_Work required_:
With the images removed, repeat the data below exactly.

_Data in this exercise_:

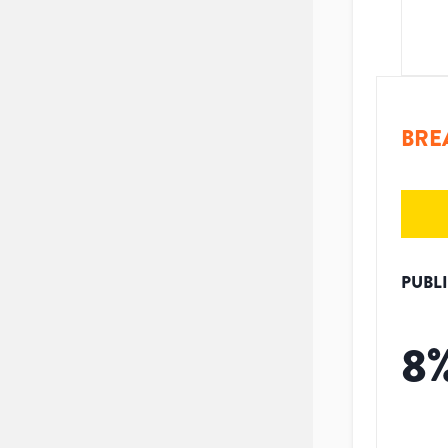
BRE
PUBL
8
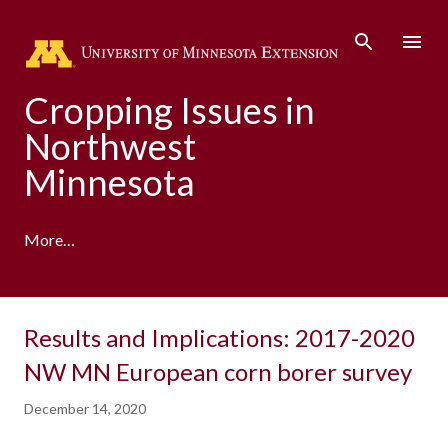
Skip to main content
Cropping Issues in
Northwest
Minnesota
More…
Results and Implications: 2017-2020
NW MN European corn borer survey
December 14, 2020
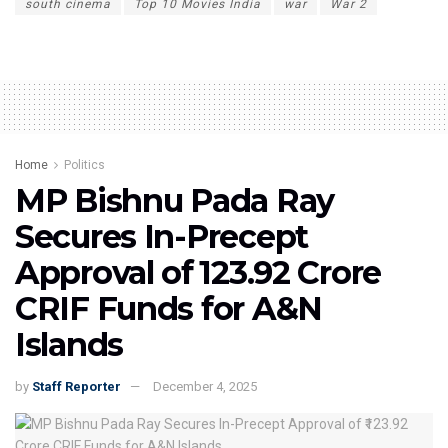
south cinema
Top 10 Movies India
war
War 2
Home
Politics
MP Bishnu Pada Ray
Secures In-Precept
Approval of ₹123.92 Crore
CRIF Funds for A&N
Islands
by
Staff Reporter
December 4, 2025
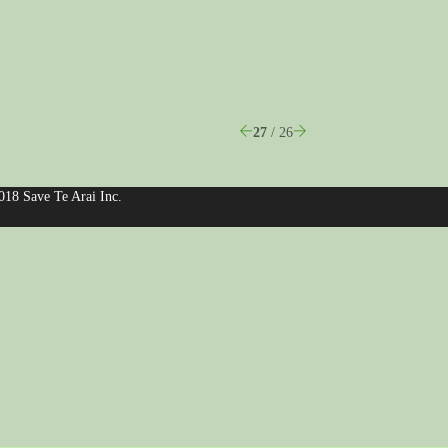
27
/ 26
018 Save Te Arai Inc.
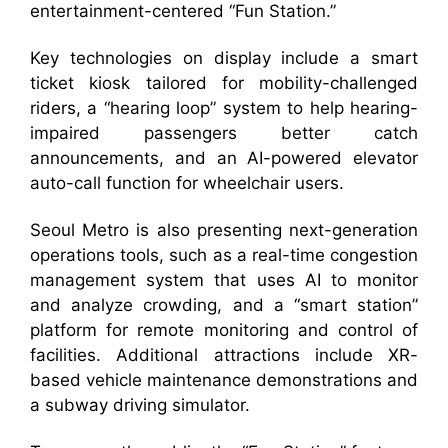
entertainment-centered “Fun Station.”
Key technologies on display include a smart
ticket kiosk tailored for mobility-challenged
riders, a “hearing loop” system to help hearing-
impaired passengers better catch
announcements, and an AI-powered elevator
auto-call function for wheelchair users.
Seoul Metro is also presenting next-generation
operations tools, such as a real-time congestion
management system that uses AI to monitor
and analyze crowding, and a “smart station”
platform for remote monitoring and control of
facilities. Additional attractions include XR-
based vehicle maintenance demonstrations and
a subway driving simulator.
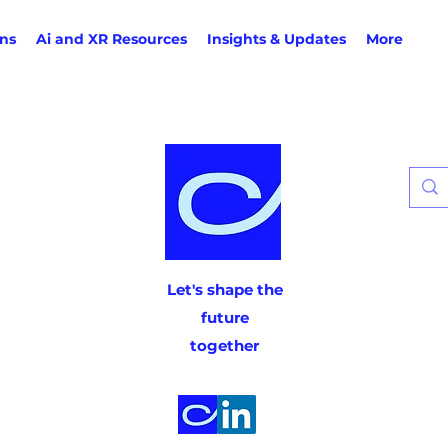
ons
Ai and XR Resources
Insights & Updates
More
Let's shape the
future
together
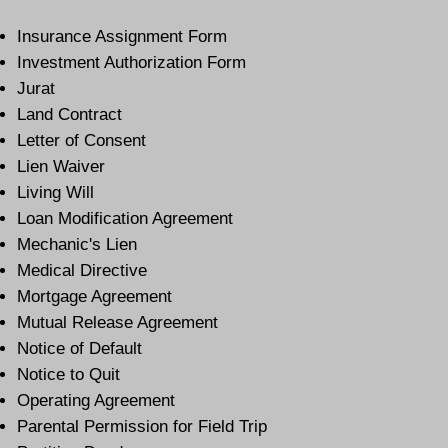
Insurance Assignment Form
Investment Authorization Form
Jurat
Land Contract
Letter of Consent
Lien Waiver
Living Will
Loan Modification Agreement
Mechanic's Lien
Medical Directive
Mortgage Agreement
Mutual Release Agreement
Notice of Default
Notice to Quit
Operating Agreement
Parental Permission for Field Trip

_Solution for this exercise_:
BRE
PUBL
8
Skip to main content
Cropping Issues in
Northwest
Minnesota
More…
Results and Implications: 2017-2020
NW MN European corn borer survey
December 14, 2020
south cinema
Top 10 Movies India
war
War 2
Home
Politics
MP Bishnu Pada Ray
Secures In-Precept
Approval of ₹123.92 Crore
CRIF Funds for A&N
Islands
by
Staff Reporter
December 4, 2025
27
/ 26
018 Save Te Arai Inc.
entertainment-centered “Fun Station.”
Key technologies on display include a smart
ticket kiosk tailored for mobility-challenged
riders, a “hearing loop” system to help hearing-
impaired passengers better catch
announcements, and an AI-powered elevator
auto-call function for wheelchair users.
Seoul Metro is also presenting next-generation
operations tools, such as a real-time congestion
management system that uses AI to monitor
and analyze crowding, and a “smart station”
platform for remote monitoring and control of
facilities. Additional attractions include XR-
based vehicle maintenance demonstrations and
a subway driving simulator.
ons
Ai and XR Resources
Insights & Updates
More
Let's shape the
future
together
Insurance Assignment Form
Investment Authorization Form
Jurat
Land Contract
Letter of Consent
Lien Waiver
Living Will
Loan Modification Agreement
Mechanic's Lien
Medical Directive
Mortgage Agreement
Mutual Release Agreement
Notice of Default
Notice to Quit
Operating Agreement
Parental Permission for Field Trip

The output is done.